A Full Range of Reasons why to Adopt Microblogging for the Enterprise
I just came by an interesting piece of my master thesis which I should share with you. I wanted to identify important use cases for microblogging but discovered that there is a really broad spectrum of different scenarios. Therefore, I tried to order these thoughts towards the different viewpoints of ‘microblogging stakeholders’. If you look at your employees such things like company culture, motivation or social awareness could be important, while your process manager most probably is thrilled because of the documenting and tracking possibilities. This resulted in the following usage pyramid.
I chose the form of a pyramid as the basic levels seem to provide a very good argumentation for microblogging in terms of hard facts and ROI, while the benefits on the top are more ‘soft’ and hard to quantify. However, they are useful and in my view the full spectrum is exactly what makes microblogging so powerful.
Tags: microblogging, use cases



August 23rd, 2009 at 17:23
Hi Martin,
i just read this very interesting article. What is your opinion about introducing an microblogging tool in an common “non-2.0″ enterprise? Will there be a demand for trainings and courses for the employees?
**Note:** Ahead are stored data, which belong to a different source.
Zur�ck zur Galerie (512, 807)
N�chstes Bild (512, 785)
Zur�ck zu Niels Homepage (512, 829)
Maybe for best practices and initial rules (e.g. how to structure knowledge and what kind of information is adequate for an microblogging tool - coparable with introducing an enterprise wiki).
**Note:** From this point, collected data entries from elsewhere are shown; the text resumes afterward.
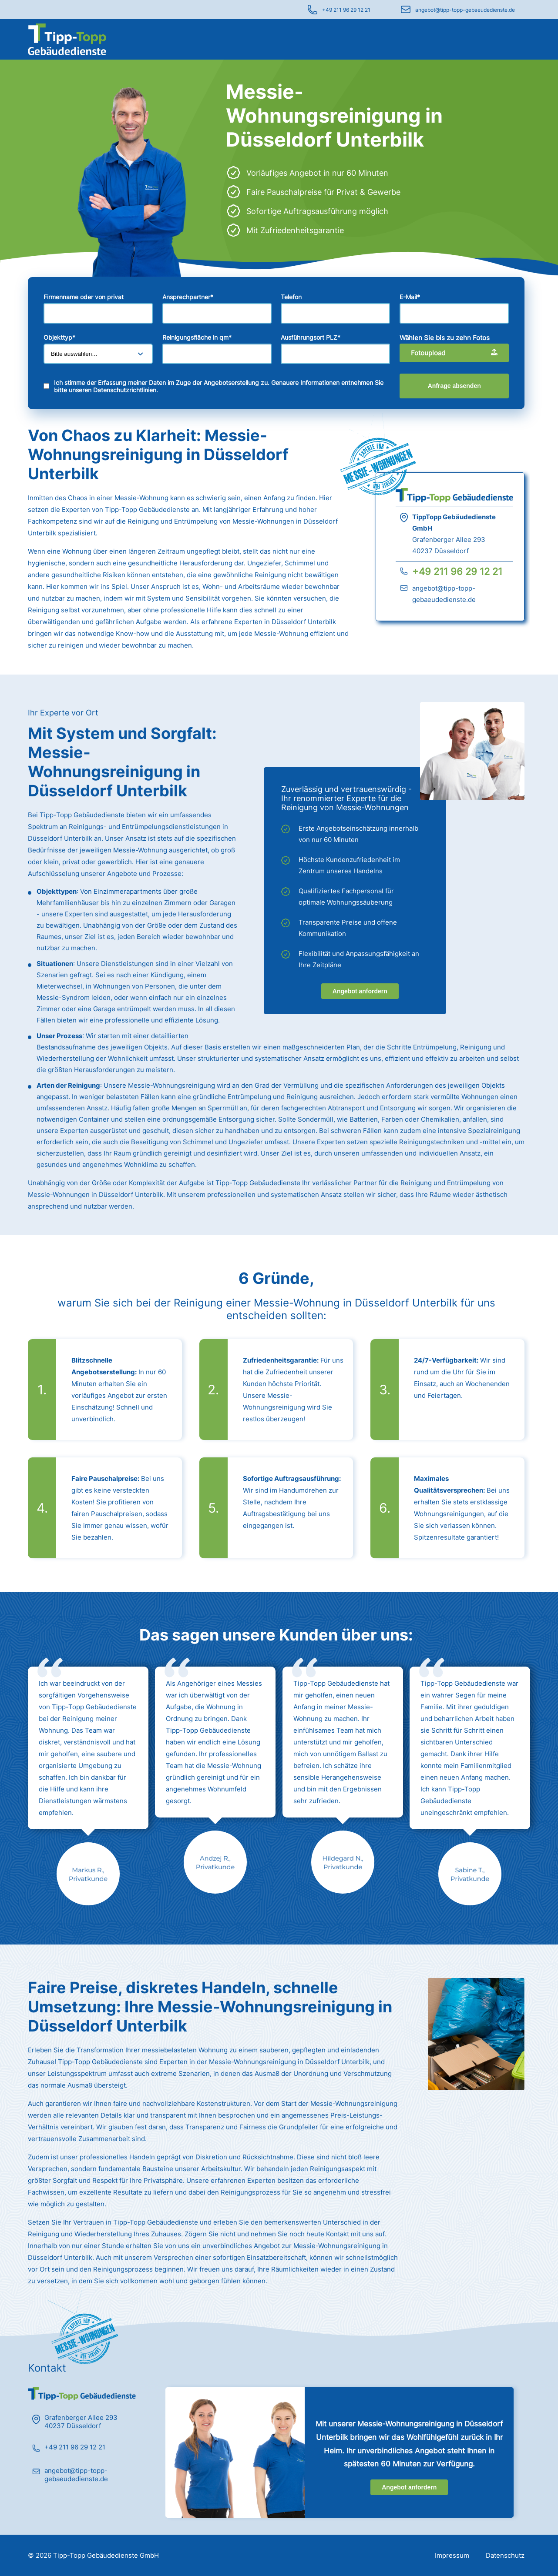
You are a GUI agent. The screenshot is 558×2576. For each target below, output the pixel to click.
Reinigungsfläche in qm (197, 337)
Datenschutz (505, 2555)
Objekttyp (59, 337)
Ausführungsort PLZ (310, 337)
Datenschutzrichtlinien (124, 390)
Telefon (291, 297)
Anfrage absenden (454, 385)
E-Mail (410, 297)
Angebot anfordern (360, 991)
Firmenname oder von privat (84, 297)
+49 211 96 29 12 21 (346, 10)
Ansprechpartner (187, 297)
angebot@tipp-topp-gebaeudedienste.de (465, 10)
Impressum (452, 2555)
Or should there be the freedom for self-development and self-organisation for the users, according to the guideline “As much guidance as necessary, as little as possible”?
Best Regards,
Sebastian
August 24th, 2009 at 07:08
Hi Sebastian
Well, in my opinion it is a bad sign for microblogging adoption in an enterprise if users ask for training or rules. Ok, the functional approach could be new to most of them (but is very easy). Mostly it will be the approach to just share information with others on a volontary basis what is uncommon for them. It might be hard to teach them.
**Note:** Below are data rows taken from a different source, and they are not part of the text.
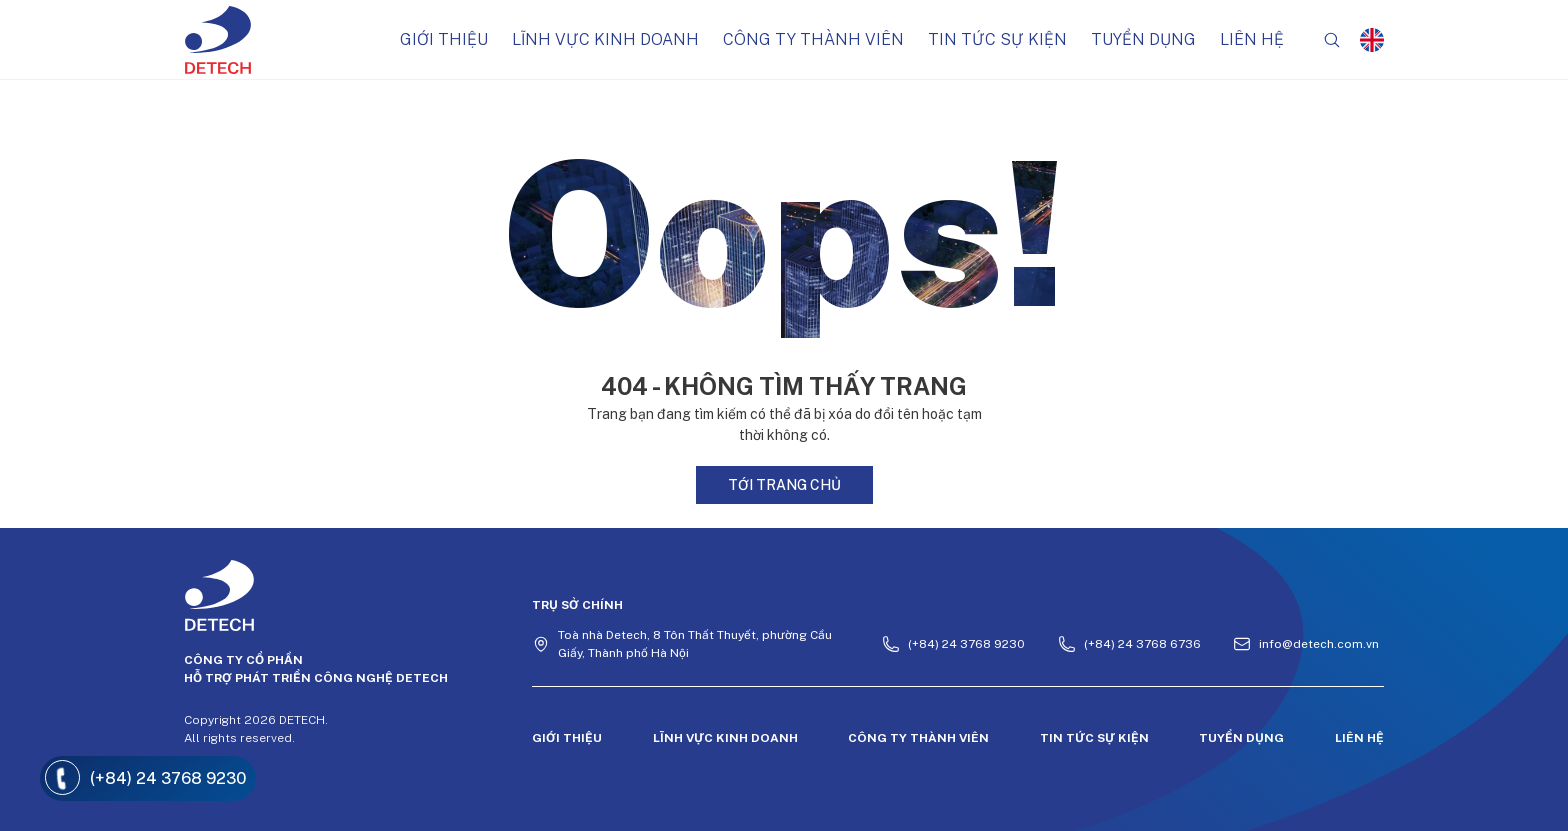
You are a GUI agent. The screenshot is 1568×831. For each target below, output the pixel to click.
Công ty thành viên (813, 39)
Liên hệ (1252, 39)
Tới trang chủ (784, 485)
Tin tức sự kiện (997, 39)
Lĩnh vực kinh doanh (605, 39)
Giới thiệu (444, 39)
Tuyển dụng (1143, 39)
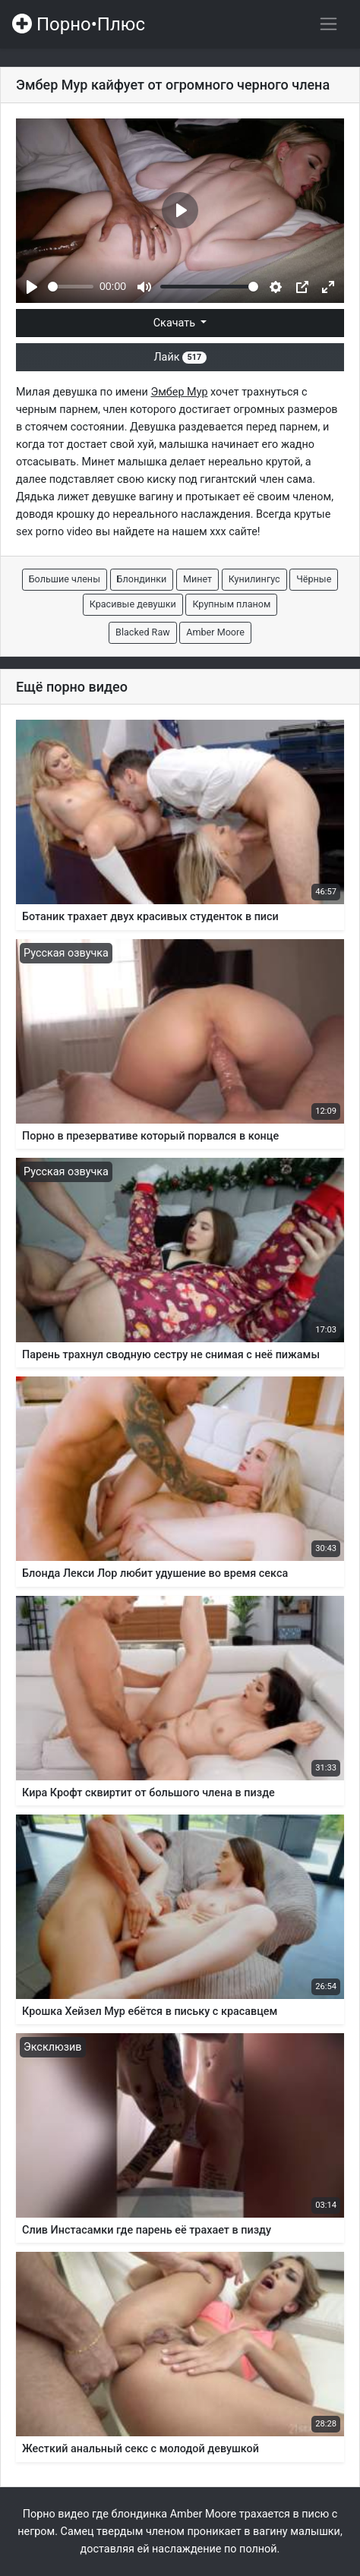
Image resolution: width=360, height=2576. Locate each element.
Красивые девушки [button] (133, 604)
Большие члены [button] (64, 579)
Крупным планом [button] (231, 604)
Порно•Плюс (78, 24)
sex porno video (54, 531)
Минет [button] (197, 579)
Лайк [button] (179, 357)
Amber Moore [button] (215, 632)
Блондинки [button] (142, 579)
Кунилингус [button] (254, 579)
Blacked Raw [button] (142, 632)
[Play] (32, 287)
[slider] (70, 286)
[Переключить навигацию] (328, 24)
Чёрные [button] (313, 579)
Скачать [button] (175, 323)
However, I saw several cases where especially microblogging helped to introduce a “2.0″ culture in a company. You need a few people (including executives) who are “2.0″ and use the tool. Others will learn from them and soon start to “tweet” their information as they also want to show what they do and can. I am pretty sure that a postive kind of “egoism” is the driver behind all “2.0″ stuff. So the most important thing in adoption is to make sure that performance gets awarded in some way (executives are on the platform; participation points like in SAP SDN; corporate culture of “sharing is good”; …).